As the title states, I want to match the timestamp and text lines of a.srt file subtitles.如标题所述,我想匹配 a.srt 文件字幕的时间戳和文本行。

some of these files are not formatted properly, so I need something to work with almost all of them.其中一些文件格式不正确,所以我需要一些东西来处理几乎所有文件。

the correct formatting of a file is like this:文件的正确格式是这样的:

1
00:00:02,160 --> 00:00:04,994
You really don't remember
what happened last year?

2
00:00:06,440 --> 00:00:07,920
- School.

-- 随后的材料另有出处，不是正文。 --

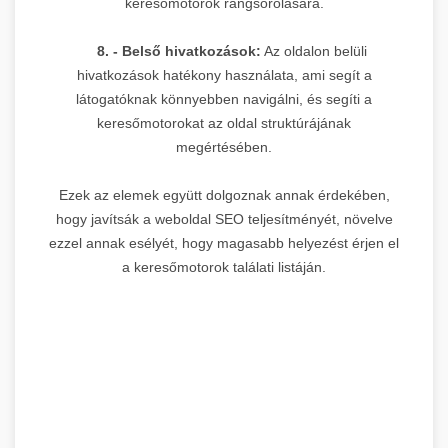
keresőmotorok rangsorolására.
8. - Belső hivatkozások:
Az oldalon belüli
hivatkozások hatékony használata, ami segít a
látogatóknak könnyebben navigálni, és segíti a
keresőmotorokat az oldal struktúrájának
megértésében.
Ezek az elemek együtt dolgoznak annak érdekében,
hogy javítsák a weboldal SEO teljesítményét, növelve
ezzel annak esélyét, hogy magasabb helyezést érjen el
a keresőmotorok találati listáján.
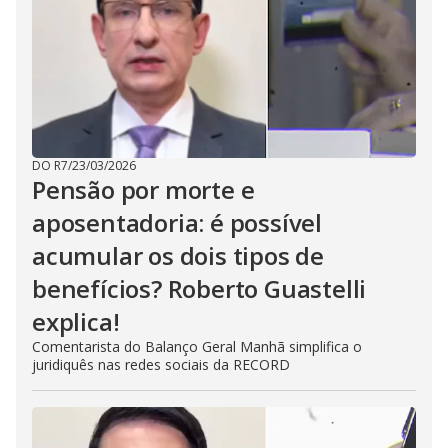
DO R7
/
23/03/2026
Pensão por morte e
aposentadoria: é possível
acumular os dois tipos de
benefícios? Roberto Guastelli
explica!
Comentarista do Balanço Geral Manhã simplifica o
juridiquês nas redes sociais da RECORD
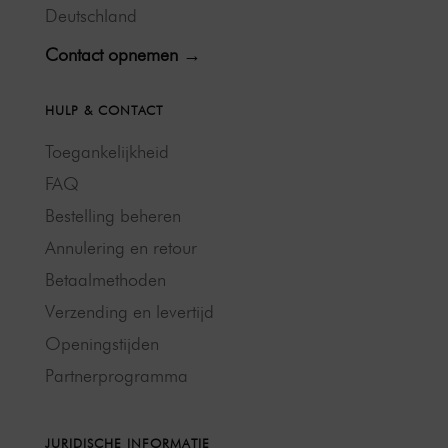
Deutschland
Contact opnemen →
HULP & CONTACT
Toegankelijkheid
FAQ
Bestelling beheren
Annulering en retour
Betaalmethoden
Verzending en levertijd
Openingstijden
Partnerprogramma
JURIDISCHE INFORMATIE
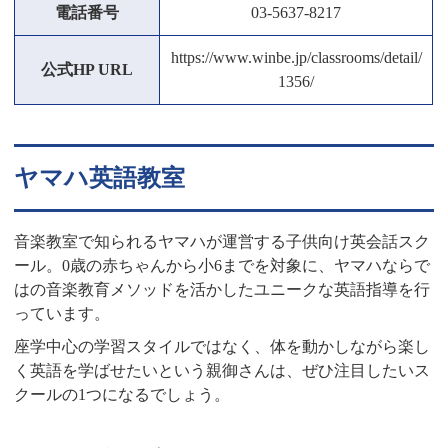
電話番号
03-5637-8217
https://www.winbe.jp/classrooms/detail/
公式HP URL
1356/
ヤマハ英語教室
音楽教室で知られるヤマハが運営する子供向け英会話スク
ール。0歳の赤ちゃんから小6までを対象に、ヤマハならで
はの音楽教育メソッドを活かしたユニークな英語指導を行
っています。
座学中心の学習スタイルではなく、体を動かしながら楽し
く英語を学ばせたいという親御さんは、ぜひ注目したいス
クールの1つになるでしょう。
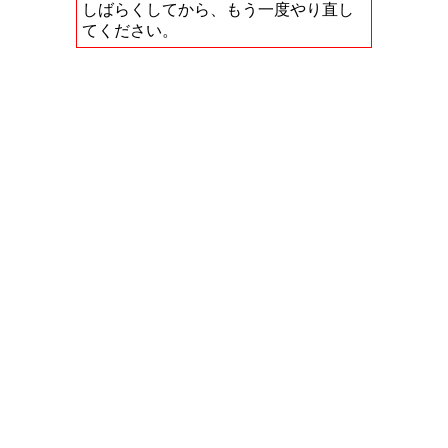
しばらくしてから、もう一度やり直し
てください。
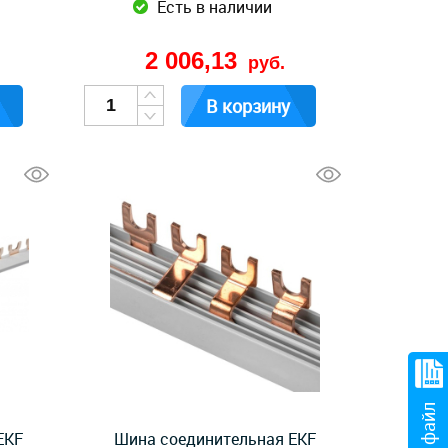
Есть в наличии
2 006,13
руб.
В корзину
EKF
Шина соединительная EKF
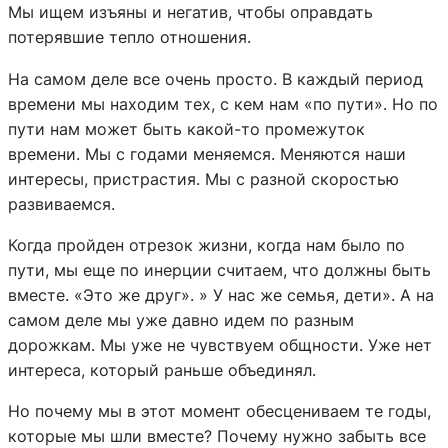
Мы ищем изъяны и негатив, чтобы оправдать
потерявшие тепло отношения.
На самом деле все очень просто. В каждый период
времени мы находим тех, с кем нам «по пути». Но по
пути нам может быть какой-то промежуток
времени. Мы с годами меняемся. Меняются наши
интересы, пристрастия. Мы с разной скоростью
развиваемся.
Когда пройден отрезок жизни, когда нам было по
пути, мы еще по инерции считаем, что должны быть
вместе. «Это же друг». » У нас же семья, дети». А на
самом деле мы уже давно идем по разным
дорожкам. Мы уже не чувствуем общности. Уже нет
интереса, который раньше объединял.
Но почему мы в этот момент обесцениваем те годы,
которые мы шли вместе? Почему нужно забыть все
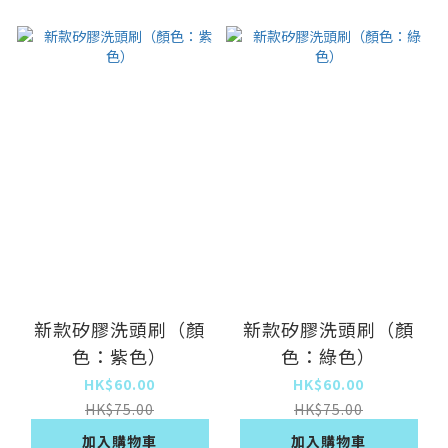
新款矽膠洗頭刷（顏
新款矽膠洗頭刷（顏
色：紫色）
色：綠色）
HK$60.00
HK$60.00
HK$75.00
HK$75.00
加入購物車
加入購物車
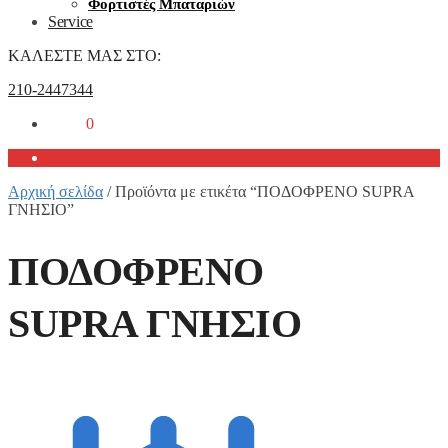
Φορτιστές Μπαταριών
Service
ΚΑΛΕΣΤΕ ΜΑΣ ΣΤΟ:
210-2447344
0,00
€
0
Αρχική σελίδα
/
Προϊόντα με ετικέτα “ΠΟΔΟΦΡΕΝΟ SUPRA
ΓΝΗΣΙΟ”
ΠΟΔΟΦΡΕΝΟ
SUPRA ΓΝΗΣΙΟ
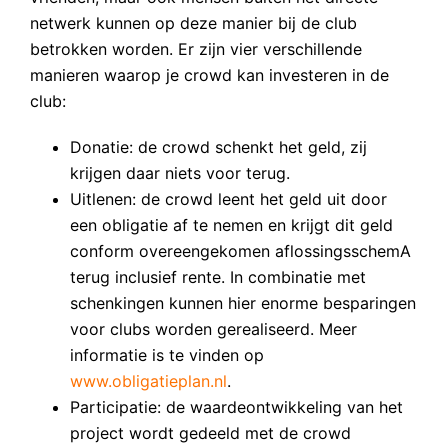
netwerk kunnen op deze manier bij de club
betrokken worden. Er zijn vier verschillende
manieren waarop je crowd kan investeren in de
club:
Donatie: de crowd schenkt het geld, zij
krijgen daar niets voor terug.
Uitlenen: de crowd leent het geld uit door
een obligatie af te nemen en krijgt dit geld
conform overeengekomen aflossingsschemA
terug inclusief rente. In combinatie met
schenkingen kunnen hier enorme besparingen
voor clubs worden gerealiseerd. Meer
informatie is te vinden op
www.obligatieplan.nl
.
Participatie: de waardeontwikkeling van het
project wordt gedeeld met de crowd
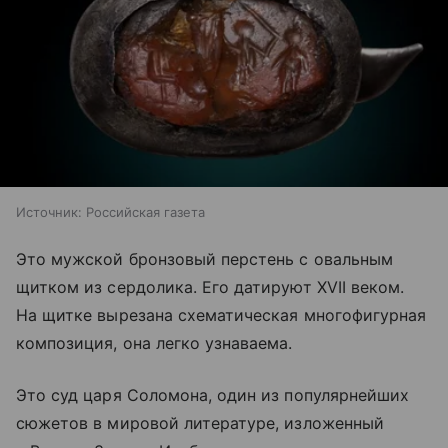
Источник:
Российская газета
Это мужской бронзовый перстень с овальным
щитком из сердолика. Его датируют XVII веком.
На щитке вырезана схематическая многофигурная
композиция, она легко узнаваема.
Это суд царя Соломона, один из популярнейших
сюжетов в мировой литературе, изложенный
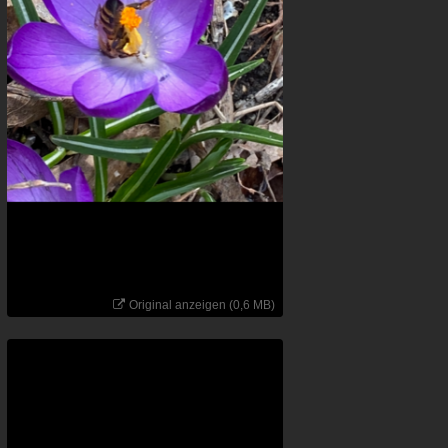
Original anzeigen (0,6 MB)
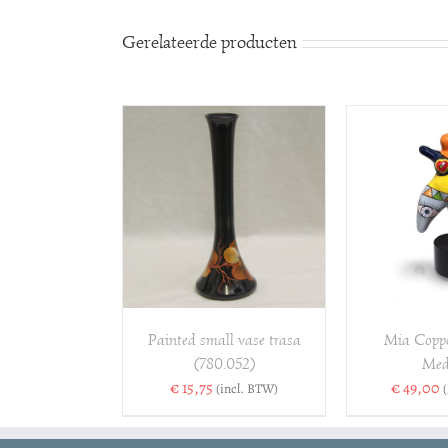
Gerelateerde producten
VOEGEN AAN
TOE
OPTIES SELECTEREN
/
ELWAGEN
/
WINK
DETAILS
DETAILS
Painted small vase trasa
Mia Coppo
(780.052)
Med
€
15,75
€
49,00
(incl. BTW)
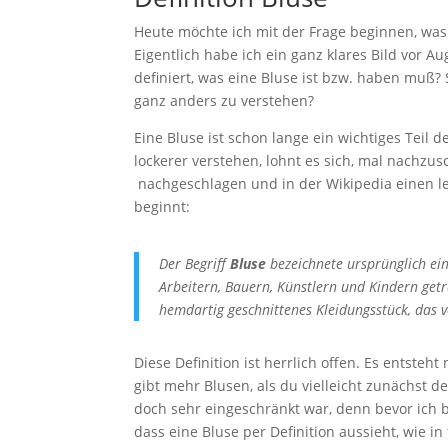
Heute möchte ich mit der Frage beginnen, was e
Eigentlich habe ich ein ganz klares Bild vor 
definiert, was eine Bluse ist bzw. haben muß? 
ganz anders zu verstehen?
Eine Bluse ist schon lange ein wichtiges Tei
lockerer verstehen, lohnt es sich, mal nachzu
nachgeschlagen und in der Wikipedia einen le
beginnt:
Der Begriff
Bluse
bezeichnete ursprünglich ein
Arbeitern, Bauern, Künstlern und Kindern getr
hemdartig geschnittenes Kleidungsstück, da
Diese Definition ist herrlich offen. Es entsteh
gibt mehr Blusen, als du vielleicht zunächst de
doch sehr eingeschränkt war, denn bevor ich 
dass eine Bluse per Definition aussieht, wie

Now.
- I dropped out.

3
00:00:08,120 --> 00:00:10,510
- Get your diploma, I'll get mine.
- What you doing?

4
00:00:10,680 --> 00:00:13,514
- Studying.
- You taking your GED? All right, Fi.

and the regex pattern that I came up with is working very well for this kind of files.我想出的正则表达式模式非常适用于此类文件。

as I said, some of the files are not formatted properly, some of them don't have the line number, some of them don't have a new line after each subtitle line and the regex that I came up with does not work properly for those.正如我所说,有些文件格式不正确,有些没有行号,有些在每个字幕行后没有换行,我想出的正则表达式不能正常工作对于那些。

There are other questions like this that have already been answered, but I want to match each timestamp and text line in a separate matching-group.还有其他类似的问题已经得到解答,但我想在单独的匹配组中匹配每个时间戳和文本行。 so my groups for the first line of the mentioned example would be something like this:所以我在提到的示例的第一行的组是这样的:

group 1: 00:00:02,160第 1 组: 00:00:02,160

group 2: 00:00:04,994第 2 组: 00:00:04,994

group 3: You really don't remember\nwhat happened last year?第三组: You really don't remember\nwhat happened last year?

this is what I've got so far:这是我到目前为止所得到的:

LINE_RE = (
    # group 1:
    r"^\s*(\d+:\d+:\d+,\d+)"  # line starts with any number of whitespace
    # and followed by a time format like 00:00:00,000
    r"(?:\s*-{2,3}>\s*)"  # non-matching group for ' --> '
    # matches one or more of - follwed by a >
    # group 2:
    r"(\d+:\d+:\d+,\d+)\s*\n"  # time format again,
    # ended with any number of whitespace and a \n
    # group 3:
    r"([\s\S]*?(?:^\s*$|\d+:\d+:\d+,\d+|^\s*\d+\s*\n))"
    # matches any character, until it hits an empty line, a line with only a number in it or a timestamp

)

I think my exact problem is in the last non-matching group, it does not work properly when the next line is not an empty line.我认为我的确切问题出在最后一个不匹配的组中,当下一行不是空行时它无法正常工作。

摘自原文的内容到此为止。